──────── PROVIDED DATA
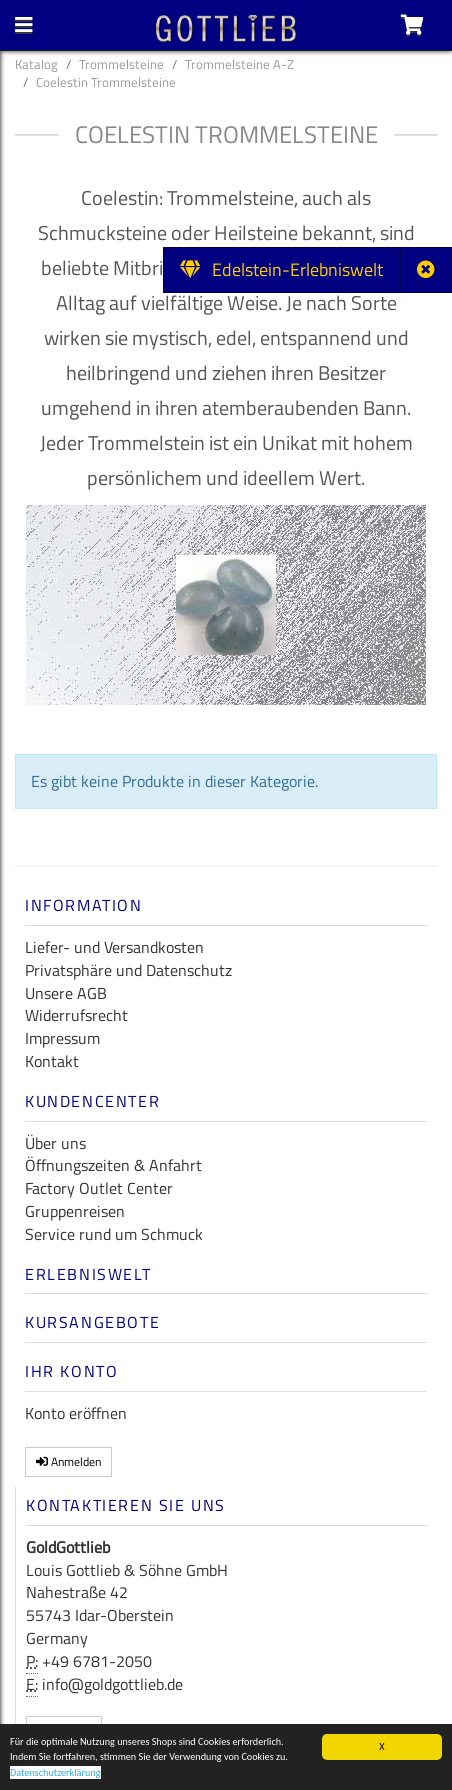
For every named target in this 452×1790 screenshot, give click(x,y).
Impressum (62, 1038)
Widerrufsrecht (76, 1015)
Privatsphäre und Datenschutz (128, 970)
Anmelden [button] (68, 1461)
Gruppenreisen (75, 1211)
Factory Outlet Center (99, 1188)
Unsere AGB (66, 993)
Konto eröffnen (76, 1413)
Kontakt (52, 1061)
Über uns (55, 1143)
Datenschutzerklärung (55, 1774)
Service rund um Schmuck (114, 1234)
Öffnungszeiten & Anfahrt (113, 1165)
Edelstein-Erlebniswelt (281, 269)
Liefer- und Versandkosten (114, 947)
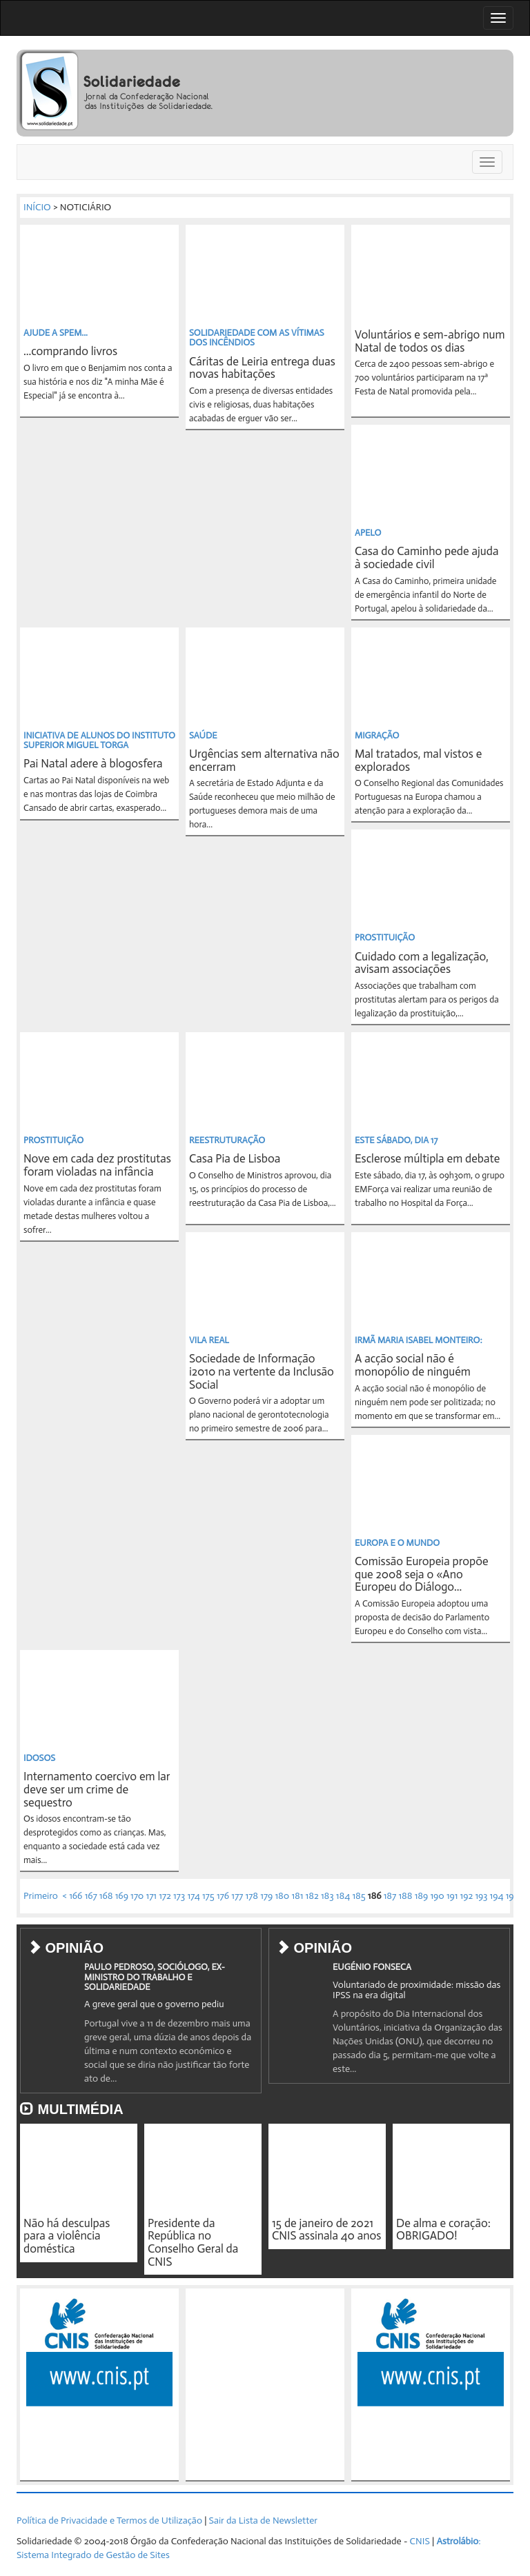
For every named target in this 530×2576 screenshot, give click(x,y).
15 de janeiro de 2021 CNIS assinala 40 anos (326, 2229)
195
────────────────
● **WHAT THE TASK ASKS**
All of the material shown above needs to be duplicated exactly. Omit every picture.

● **RESULT**
For every named target in this 452×1790 screenshot, give click(x,y).
Impressum (62, 1038)
Widerrufsrecht (76, 1015)
Privatsphäre und Datenschutz (128, 970)
Anmelden [button] (68, 1461)
Gruppenreisen (75, 1211)
Factory Outlet Center (99, 1188)
Unsere AGB (66, 993)
Konto eröffnen (76, 1413)
Kontakt (52, 1061)
Über uns (55, 1143)
Datenschutzerklärung (55, 1774)
Service rund um Schmuck (114, 1234)
Öffnungszeiten & Anfahrt (113, 1165)
Edelstein-Erlebniswelt (281, 269)
Liefer- und Versandkosten (114, 947)
For every named target in this 530×2576 screenshot, give click(x,y).
15 de janeiro de 2021 CNIS assinala 40 anos (326, 2229)
195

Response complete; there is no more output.